Under the NSS academic structure, pupils are required to study four compulsory "Core Subjects" (Chinese Language, English Language, Mathematics, and Liberal Studies) and one to four "Elective Subjects" (the majority with two to three subjects) among the twenty available. On the 31 March 2021, it was announced that Liberal Studies would be renamed Citizenship and Social Development and have its curriculum revamped starting from the 2024 HKDSEE.

==Background and administration==
Under the NSS, a number of subjects in the HKCEE and the HKALE have been combined to suit the varying interests and talents of students. School pupils study both core (compulsory) subjects and elective subjects. Most candidates in the HKDSEE sit all four core subjects plus two or three electives to satisfy local university admission requirements.

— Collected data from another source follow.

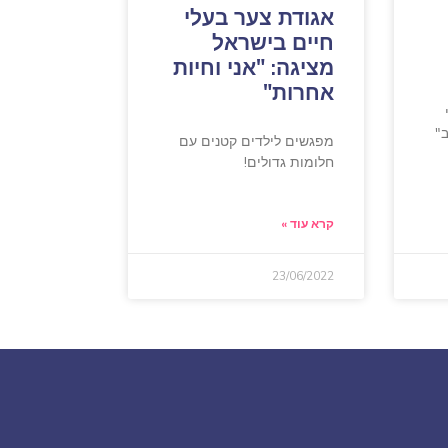
אגודת צער בעלי
חיים בישראל
מציגה: "אני וחיות
אחרות"
"
מפגשים לילדים קטנים עם
חלומות גדולים!
קרא עוד »
23/06/2022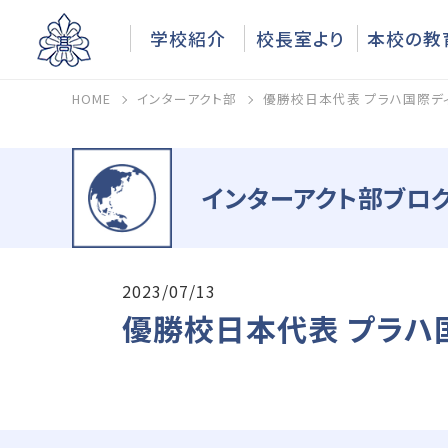
学校紹介
校長室より
本校の教
HOME
インターアクト部
優勝校日本代表 プラハ国際デ
インターアクト部ブログ
2023/07/13
優勝校日本代表 プラハ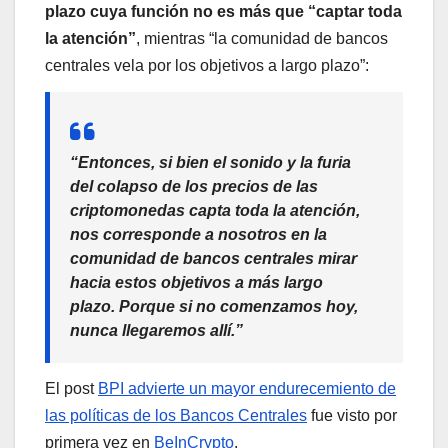
plazo cuya función no es más que “captar toda
la atención”
, mientras “la comunidad de bancos
centrales vela por los objetivos a largo plazo”:
“Entonces, si bien el sonido y la furia
del colapso de los precios de las
criptomonedas capta toda la atención,
nos corresponde a nosotros en la
comunidad de bancos centrales mirar
hacia estos objetivos a más largo
plazo. Porque si no comenzamos hoy,
nunca llegaremos allí.”
El post
BPI advierte un mayor endurecemiento de
las políticas de los Bancos Centrales
fue visto por
primera vez en
BeInCrypto
.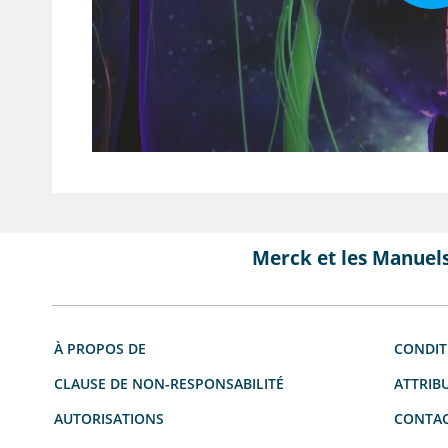
Merck et les Manuel
À PROPOS DE
CONDIT
CLAUSE DE NON-RESPONSABILITÉ
ATTRIB
AUTORISATIONS
CONTAC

In some HKDSE subjects, each student studies the Compulsory Part along with an Extended Module of that subject of the student's choice, or in other cases, an Elective Part, which concentrates on a specific topic or skill. While in certain subjects such as Mathematics, students are only required to study the Compulsory Part, the Elective Modules are voluntary. As such, an Elective Part forms a part of the subject curriculum, whereas an Extended module is designed for students with specific aims or those who have higher abilities who may want additional knowledge and skills. The selection of offerings for both varies from school to school. For example, some schools offer both Extended Modules 1 and 2 for Mathematics, while others may offer only the Compulsory Part.
- Elective Part Example: English. The Elective Part of the English Language curriculum takes up 25% of total lesson time. The selection of Elective Parts is divided into two areas: "Language Arts" and "Non-Language Arts", each of which teaches English as used in different contexts and through various mediums. During HKDSEE, candidates also have the choice to write either the more difficult level (B2) or the standard level (B1) part of the paper, in addition to the mandatory Part A. Writing B1 allows the candidate to attain as high as level 4 in that paper, while writing B2 allows a 5**(five-double-star), the highest level obtainable.
- Extended Module Example: Mathematics. Students who wish to study Mathematics to a higher level have the flexibility to choose one of the two Extended Modules: "M1" Calculus and Statistics or "M2" Algebra and Calculus. However, the Extended Modules are considered only half a subject by the HKEAA, despite having syllabi amounting to full elective subjects. As a result, they became not as attractive to students, and there has been a decline in number of pupils studying them.

Written examinations of Category A (Traditional) subjects are usually conducted between early March through early May. Speaking (Oral) components and examinations for certain Category B (Applied Learning) subjects are administered earlier. Category C (Other Languages) subjects usually take place in June (French and Spanish may be taken in the previous November), in line with CAIE AS-level practice.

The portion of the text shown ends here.